Ruby A. Beaulieu, Port Richey, Executive Director, American Indian Movement, Florida Chapter
Fasano flexes his political muscle | March 20 C.T. Bowen column
Power is not in D.C., it's local
What a refreshing piece written by C.T. Bowen. Many of us political watchers are aware of the succession of events. In Sen. Mike Fasano's case, I'd like to think that he is sincere in his efforts to help Pasco County and, in turn, our state.
Each party here has its own kingmaker. Mike Olson, our tax collector, has had that role in the Democratic Party. It's the way of politics in our country and is rooted deeply, especially at the county level.
I was always taught to look to local politics — that's where the real power is; and in some cases, corruption. Those who get all excited about Washington would do well to remember this and keep an eye out. It's our future on the line. I have faith in Fasano, so time will tell.
Lilyan V. Dayton, New Port Richey
Restaurant not to blame in illness
This is in reference to the recent witch hunt of an unknown virus from an unknown source in Hernando County.
The Health Department has acted more than responsibly in this matter. They have checked out the information they have received and still cannot pinpoint the origin.

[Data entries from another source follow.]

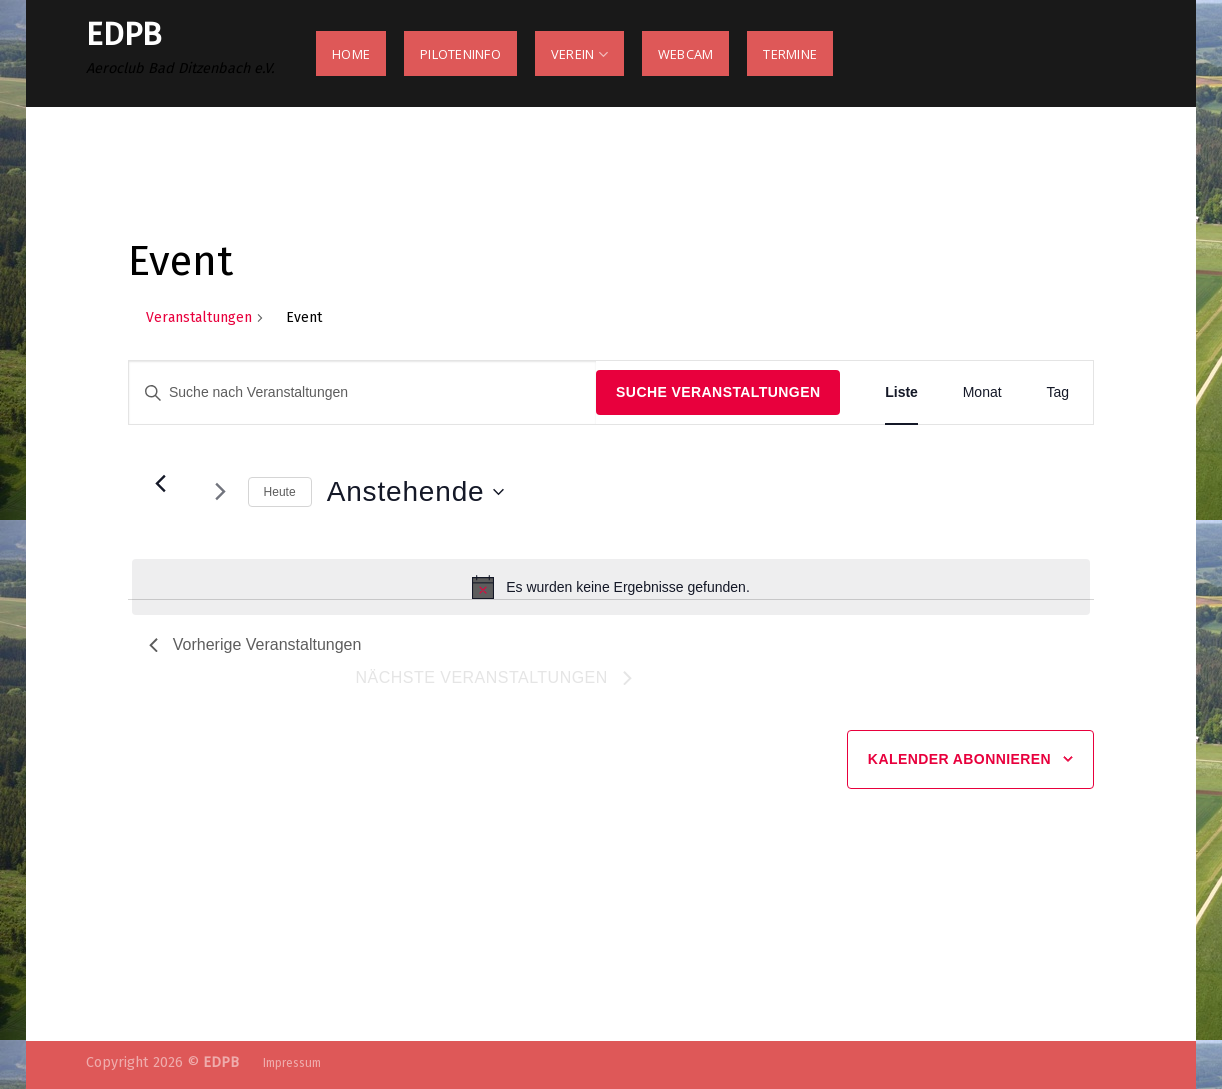 This screenshot has width=1222, height=1089. I want to click on Suche Veranstaltungen, so click(718, 392).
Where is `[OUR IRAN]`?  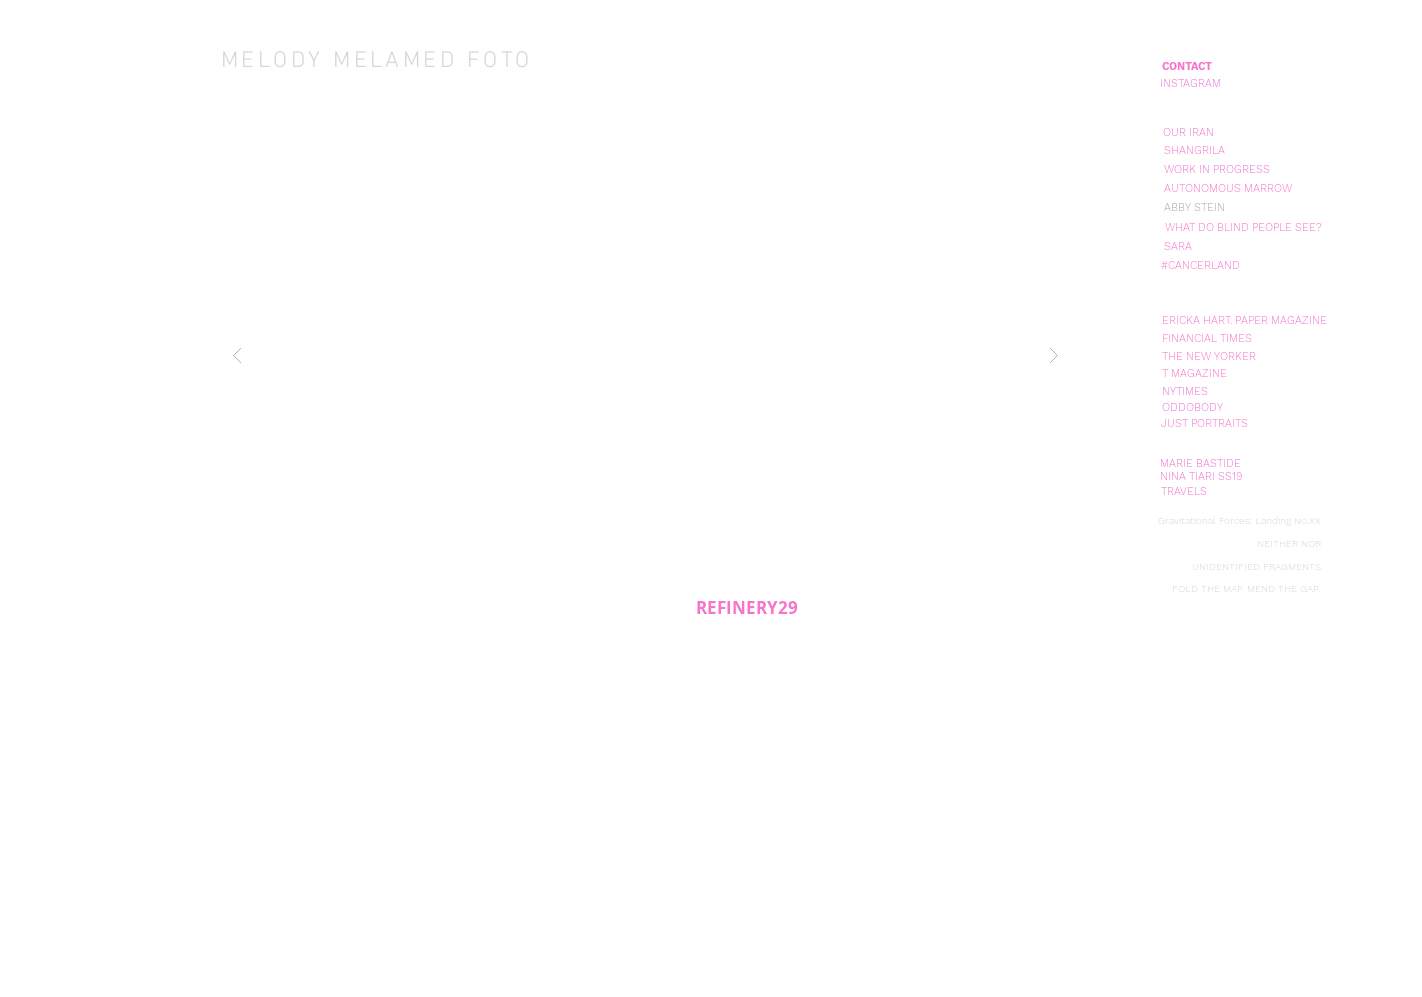 [OUR IRAN] is located at coordinates (1188, 132).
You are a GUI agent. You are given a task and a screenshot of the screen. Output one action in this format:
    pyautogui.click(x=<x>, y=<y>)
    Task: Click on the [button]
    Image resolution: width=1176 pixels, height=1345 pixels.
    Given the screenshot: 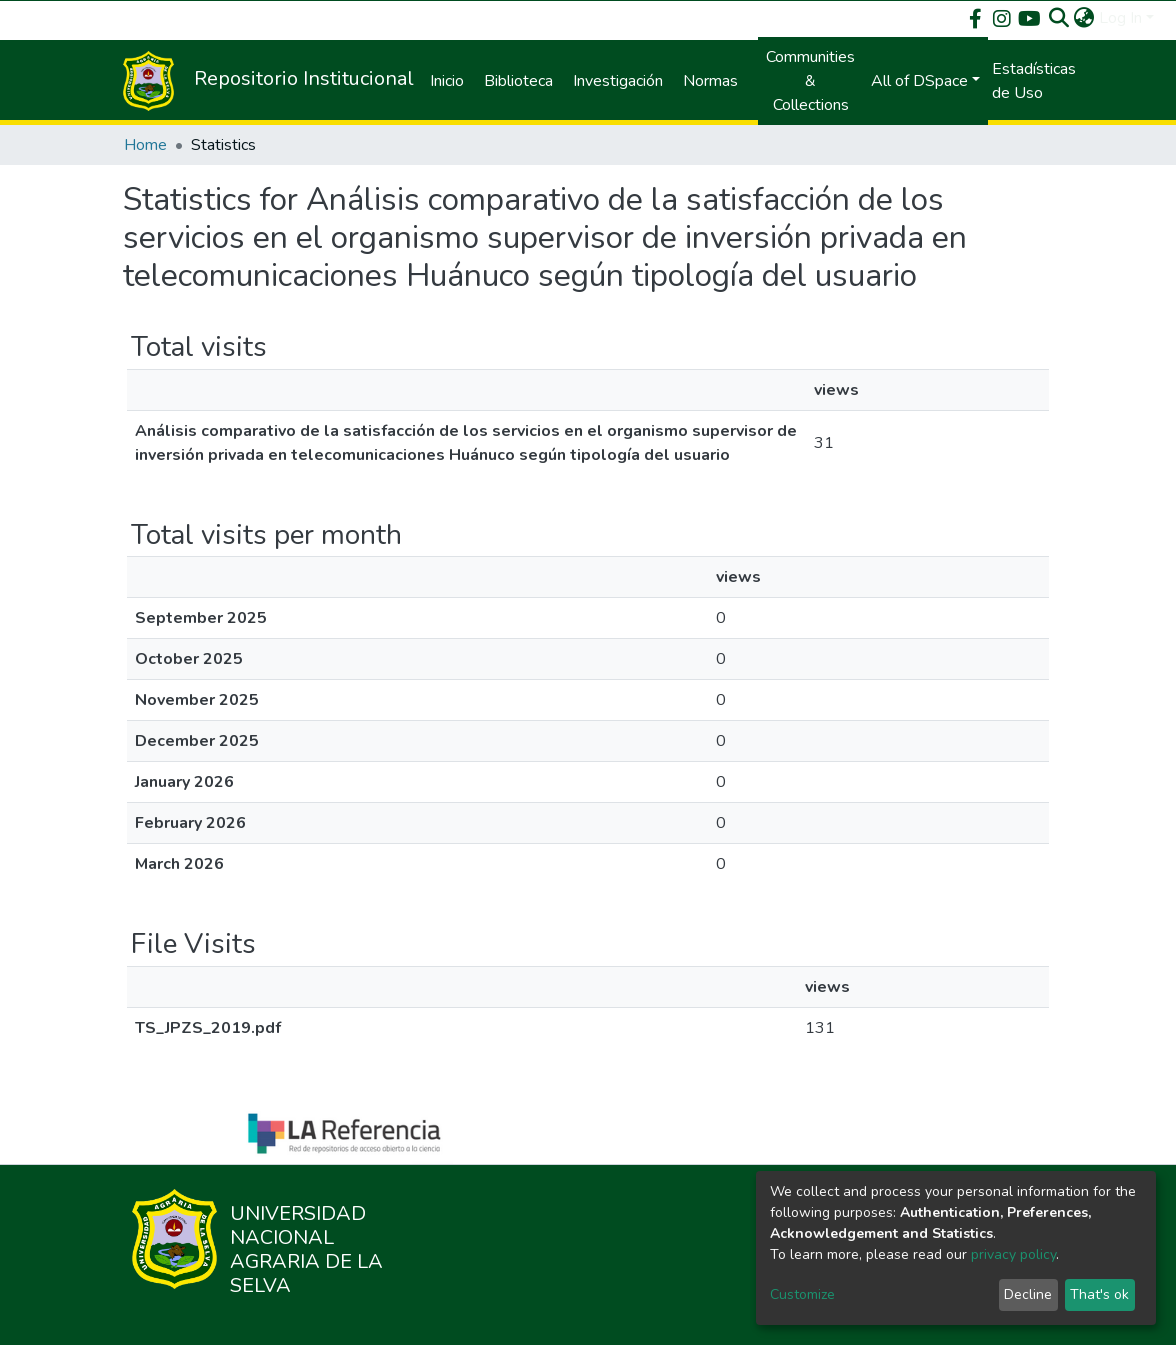 What is the action you would take?
    pyautogui.click(x=1084, y=18)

Too bad they weren't told that a group of those people who claimed to have gotten sick had just returned from a cruise. (This information was passed on by one of their own).
The restaurant that was targeted in this investigation and which was unfortunate to have hosted this group upon its return, has had an impeccable reputation in this community for the last 13 years and 22 years total in Pasco and Pinellas County. It has have never once been accused of being responsible of making someone ill.
It not only has one of the finest and cleanest dining establishments in Spring Hill, but regards their customers as friends and family. As a community, I say that we need to rally in support and not be led like sheep because of some loose cannons spreading gossip.
Just remember, gossip is just that — gossip — because it isn't the truth.